The hard part of multi-agent systems was never getting one agent to do something clever. It is letting many agents coordinate without losing the audit trail, the permission boundaries and the human accountability that regulated enterprises require. By routing cross-platform orchestration through MCP while preserving ServiceNow's audit logging and access controls, Cognizant is selling governance as a feature, not an afterthought. That is the correct read of what actually blocks agent deployment at scale.
Why a Systems Integrator Owns This Pitch
It is no accident that a systems integrator, not a model lab, is making this move. Cognizant's accelerator ships with prebuilt agent networks spanning sales, finance, supply chain and customer service, and the underlying Neuro AI Multi-Agent Accelerator is open source, available on GitHub and designed to work across models and hyperscalers. The integrator value proposition has always been stitching heterogeneous systems together, and agentic AI has handed SIs a new and lucrative version of that job.
IDC's Jason Bremner supplied the market backdrop: most enterprises pursue a multi-agent strategy, with more than 70 percent expecting to invest in prebuilt standalone agents, custom-built agents and agents embedded in existing applications. That fragmentation is precisely the condition under which an orchestration-and-governance layer becomes essential. Cognizant is betting that the money in enterprise AI is moving from building individual agents to coordinating fleets of them, and that the integrator who owns the control plane captures the durable value.

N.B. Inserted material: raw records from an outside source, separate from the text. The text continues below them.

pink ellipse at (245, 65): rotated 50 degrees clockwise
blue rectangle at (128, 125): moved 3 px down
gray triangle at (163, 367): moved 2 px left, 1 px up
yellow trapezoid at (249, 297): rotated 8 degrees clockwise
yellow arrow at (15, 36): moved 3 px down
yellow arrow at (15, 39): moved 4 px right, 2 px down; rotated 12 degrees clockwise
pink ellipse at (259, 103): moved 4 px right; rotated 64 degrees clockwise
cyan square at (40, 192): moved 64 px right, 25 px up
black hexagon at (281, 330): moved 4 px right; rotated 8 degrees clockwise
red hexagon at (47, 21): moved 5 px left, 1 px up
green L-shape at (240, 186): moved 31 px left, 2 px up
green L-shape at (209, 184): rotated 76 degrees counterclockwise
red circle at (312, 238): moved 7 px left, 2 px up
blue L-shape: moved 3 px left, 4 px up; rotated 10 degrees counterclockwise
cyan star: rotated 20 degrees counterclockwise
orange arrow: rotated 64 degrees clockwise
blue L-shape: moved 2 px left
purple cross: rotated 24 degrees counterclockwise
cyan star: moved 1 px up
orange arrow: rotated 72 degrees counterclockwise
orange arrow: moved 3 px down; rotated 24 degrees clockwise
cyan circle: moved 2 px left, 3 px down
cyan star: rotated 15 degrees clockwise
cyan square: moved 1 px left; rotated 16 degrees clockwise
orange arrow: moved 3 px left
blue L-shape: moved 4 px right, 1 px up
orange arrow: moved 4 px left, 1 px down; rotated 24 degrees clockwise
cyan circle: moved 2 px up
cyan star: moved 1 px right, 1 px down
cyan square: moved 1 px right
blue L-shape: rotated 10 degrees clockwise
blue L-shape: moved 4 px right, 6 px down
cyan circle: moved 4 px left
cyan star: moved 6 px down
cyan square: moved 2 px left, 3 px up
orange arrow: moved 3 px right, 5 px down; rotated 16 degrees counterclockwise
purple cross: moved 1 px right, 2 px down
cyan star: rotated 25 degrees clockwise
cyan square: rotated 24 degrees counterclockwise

What to Watch Before You Buy the Vision
The vision is coherent and the timing is right, but enterprise leaders should test the substance. Open source and MCP-native are genuine differentiators against proprietary, lock-in-heavy orchestration plays, and they lower the cost of trying this without betting the farm. The presence of prebuilt networks for common functions suggests time-to-value that bespoke agent projects rarely achieve. Those are real reasons to pilot.
The caution is that orchestration layers can quietly become the new lock-in even when built on open standards. Owning the coordination and governance plane is exactly the position from which a vendor accrues switching costs over time. Before standardizing on Cognizant's accelerator, enterprises should pressure-test how portable their agent workflows really are, how cleanly ServiceNow's governance carries across to non-ServiceNow agents, and whether MCP's openness survives contact with production. The problem is real and the approach is sound. The diligence is on the buyer.